Reputation: 101
I have data in this format. I want to merge multiple rows into one-row grouping by ID column. each row will have only one non null value and one non null value for each column when grouped by ID.
[ID], [foo], [foo1], [foo2], [foo3], [foo4], [foo5]
1, data1, null, null, null, null, null
1, null, data2, null, null, null, null
1, null, null, data3, null, null, null
1, null, null, null, data4, null, null
1, null, null, null, null, data5, null
1, null, null, null, null, null, data6
2, data1, null, null, null, null, null
2, null, data2, null, null, null, null
2, null, null, data3, null, null, null
2, null, null, null, data4, null, null
2, null, null, null, null, data5, null
2, null, null, null, null, null, data6
Desired Output:
[ID], [foo], [foo1], [foo2], [foo3], [foo4], [foo5]

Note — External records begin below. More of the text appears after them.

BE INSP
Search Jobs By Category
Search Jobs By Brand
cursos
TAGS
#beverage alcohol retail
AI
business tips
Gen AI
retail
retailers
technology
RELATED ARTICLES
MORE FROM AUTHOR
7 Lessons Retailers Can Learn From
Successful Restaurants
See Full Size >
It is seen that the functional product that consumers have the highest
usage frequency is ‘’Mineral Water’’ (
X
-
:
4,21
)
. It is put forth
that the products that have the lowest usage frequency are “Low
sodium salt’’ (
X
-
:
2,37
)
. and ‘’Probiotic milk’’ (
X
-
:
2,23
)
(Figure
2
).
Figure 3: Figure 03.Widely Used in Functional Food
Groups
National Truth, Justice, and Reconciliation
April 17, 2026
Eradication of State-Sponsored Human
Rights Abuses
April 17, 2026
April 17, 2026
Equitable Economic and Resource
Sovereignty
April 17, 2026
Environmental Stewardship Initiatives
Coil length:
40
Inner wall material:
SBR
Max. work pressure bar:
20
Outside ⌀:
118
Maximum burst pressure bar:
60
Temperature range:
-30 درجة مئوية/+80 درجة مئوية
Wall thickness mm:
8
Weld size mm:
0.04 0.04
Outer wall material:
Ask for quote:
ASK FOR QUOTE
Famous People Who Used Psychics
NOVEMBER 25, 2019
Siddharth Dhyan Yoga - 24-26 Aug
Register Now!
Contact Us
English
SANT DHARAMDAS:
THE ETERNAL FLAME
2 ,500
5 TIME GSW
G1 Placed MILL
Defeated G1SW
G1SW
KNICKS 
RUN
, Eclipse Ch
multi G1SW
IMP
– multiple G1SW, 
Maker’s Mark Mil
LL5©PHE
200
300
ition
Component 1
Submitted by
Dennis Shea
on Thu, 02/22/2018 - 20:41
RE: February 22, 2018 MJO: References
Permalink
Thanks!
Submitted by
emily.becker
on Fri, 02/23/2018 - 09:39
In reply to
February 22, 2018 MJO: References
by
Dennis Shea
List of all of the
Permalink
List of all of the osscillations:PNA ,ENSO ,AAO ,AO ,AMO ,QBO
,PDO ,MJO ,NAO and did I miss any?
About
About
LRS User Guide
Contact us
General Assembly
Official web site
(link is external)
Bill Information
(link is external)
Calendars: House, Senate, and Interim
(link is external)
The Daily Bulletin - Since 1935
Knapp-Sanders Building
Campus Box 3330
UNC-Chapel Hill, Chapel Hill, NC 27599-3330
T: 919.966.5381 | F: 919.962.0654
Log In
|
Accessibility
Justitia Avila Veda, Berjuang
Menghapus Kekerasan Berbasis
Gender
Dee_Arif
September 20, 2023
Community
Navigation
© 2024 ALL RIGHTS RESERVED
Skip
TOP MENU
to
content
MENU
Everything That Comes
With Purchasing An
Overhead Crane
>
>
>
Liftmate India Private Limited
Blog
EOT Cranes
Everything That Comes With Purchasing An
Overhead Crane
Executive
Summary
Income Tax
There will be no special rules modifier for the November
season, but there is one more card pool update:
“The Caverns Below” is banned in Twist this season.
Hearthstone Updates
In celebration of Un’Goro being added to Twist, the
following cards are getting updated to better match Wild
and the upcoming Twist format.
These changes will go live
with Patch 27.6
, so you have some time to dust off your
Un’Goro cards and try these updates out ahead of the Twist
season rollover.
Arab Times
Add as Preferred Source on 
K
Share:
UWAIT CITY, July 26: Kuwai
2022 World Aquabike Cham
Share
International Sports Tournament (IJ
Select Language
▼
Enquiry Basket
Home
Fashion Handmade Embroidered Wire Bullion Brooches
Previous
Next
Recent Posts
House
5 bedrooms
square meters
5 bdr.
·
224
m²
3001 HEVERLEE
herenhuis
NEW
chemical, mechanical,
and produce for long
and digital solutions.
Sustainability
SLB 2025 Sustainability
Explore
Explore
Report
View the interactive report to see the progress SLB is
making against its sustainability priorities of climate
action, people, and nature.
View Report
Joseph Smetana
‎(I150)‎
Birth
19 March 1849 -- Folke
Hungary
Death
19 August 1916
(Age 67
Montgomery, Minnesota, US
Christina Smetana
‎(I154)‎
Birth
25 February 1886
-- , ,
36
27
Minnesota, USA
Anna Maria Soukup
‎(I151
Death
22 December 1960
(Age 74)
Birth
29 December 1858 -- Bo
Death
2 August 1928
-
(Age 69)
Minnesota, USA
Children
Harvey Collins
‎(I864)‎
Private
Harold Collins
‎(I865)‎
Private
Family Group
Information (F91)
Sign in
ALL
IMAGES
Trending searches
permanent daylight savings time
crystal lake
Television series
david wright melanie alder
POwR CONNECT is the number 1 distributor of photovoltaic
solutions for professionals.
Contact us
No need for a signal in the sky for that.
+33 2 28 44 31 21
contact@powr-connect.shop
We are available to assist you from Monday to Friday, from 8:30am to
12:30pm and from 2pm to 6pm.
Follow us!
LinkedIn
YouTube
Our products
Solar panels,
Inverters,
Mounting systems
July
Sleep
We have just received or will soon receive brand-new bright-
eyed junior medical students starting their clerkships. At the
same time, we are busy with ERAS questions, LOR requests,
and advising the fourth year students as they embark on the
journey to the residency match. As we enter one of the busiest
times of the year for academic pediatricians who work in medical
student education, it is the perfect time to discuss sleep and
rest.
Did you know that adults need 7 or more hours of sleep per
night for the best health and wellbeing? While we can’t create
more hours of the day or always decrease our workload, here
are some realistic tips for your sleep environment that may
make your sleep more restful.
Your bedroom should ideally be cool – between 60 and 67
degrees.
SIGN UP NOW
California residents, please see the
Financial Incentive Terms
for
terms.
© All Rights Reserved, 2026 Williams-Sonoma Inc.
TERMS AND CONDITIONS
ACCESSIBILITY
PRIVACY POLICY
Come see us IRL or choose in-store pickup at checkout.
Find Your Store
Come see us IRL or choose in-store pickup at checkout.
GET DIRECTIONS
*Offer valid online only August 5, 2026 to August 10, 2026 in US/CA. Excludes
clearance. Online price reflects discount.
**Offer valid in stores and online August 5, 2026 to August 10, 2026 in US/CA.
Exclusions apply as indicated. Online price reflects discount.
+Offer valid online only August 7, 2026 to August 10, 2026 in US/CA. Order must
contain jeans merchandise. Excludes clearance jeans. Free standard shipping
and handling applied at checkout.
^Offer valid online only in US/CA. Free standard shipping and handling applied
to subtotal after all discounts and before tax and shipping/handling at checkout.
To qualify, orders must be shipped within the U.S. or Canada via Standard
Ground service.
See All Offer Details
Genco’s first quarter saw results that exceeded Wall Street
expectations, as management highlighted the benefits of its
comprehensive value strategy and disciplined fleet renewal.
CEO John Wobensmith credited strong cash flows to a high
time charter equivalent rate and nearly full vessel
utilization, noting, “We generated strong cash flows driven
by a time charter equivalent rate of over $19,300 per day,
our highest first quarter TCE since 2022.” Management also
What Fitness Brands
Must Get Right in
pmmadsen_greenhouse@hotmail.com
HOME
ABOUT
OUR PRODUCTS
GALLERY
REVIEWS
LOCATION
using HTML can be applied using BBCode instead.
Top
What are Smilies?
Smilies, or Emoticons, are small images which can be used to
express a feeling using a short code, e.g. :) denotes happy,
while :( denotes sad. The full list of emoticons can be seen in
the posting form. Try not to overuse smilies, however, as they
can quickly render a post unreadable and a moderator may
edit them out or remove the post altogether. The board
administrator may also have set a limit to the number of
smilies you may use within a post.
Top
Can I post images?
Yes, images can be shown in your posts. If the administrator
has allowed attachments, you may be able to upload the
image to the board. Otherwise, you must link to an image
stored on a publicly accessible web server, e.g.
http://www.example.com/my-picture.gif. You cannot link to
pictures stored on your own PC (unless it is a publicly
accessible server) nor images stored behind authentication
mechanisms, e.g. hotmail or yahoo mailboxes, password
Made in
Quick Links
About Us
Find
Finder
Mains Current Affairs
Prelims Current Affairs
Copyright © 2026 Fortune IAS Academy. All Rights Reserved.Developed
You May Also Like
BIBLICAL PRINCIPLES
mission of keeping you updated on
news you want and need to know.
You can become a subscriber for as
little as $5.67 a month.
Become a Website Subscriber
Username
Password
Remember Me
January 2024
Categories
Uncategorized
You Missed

1, data1, data2, data3, data4, data5, data6
2, data1, data2, data3, data4, data5, data6
Upvotes: 2
Views: 1832
Reputation: 311163
The aggregate functions max
and min
(as well as most others) will just ignore null
s. You could group by the ID and query the max of the other columns, which would return the single non-null
value this column has:
SELECT id, MAX(foo), MAX(foo1), MAX(foo2), MAX(foo3), MAX(foo4), MAX(foo5)
FROM mytable
GROUP BY id
Upvotes: 3
Reputation: 1269603
In your case, you can use max()
:
select id, max(foo) as foo, max(foo1) as foo1, . . .
from t
group by id;
I should note that your original data structure is often produced by a query that is a bit awry. Sometimes it is easier to fix the code that generates that result.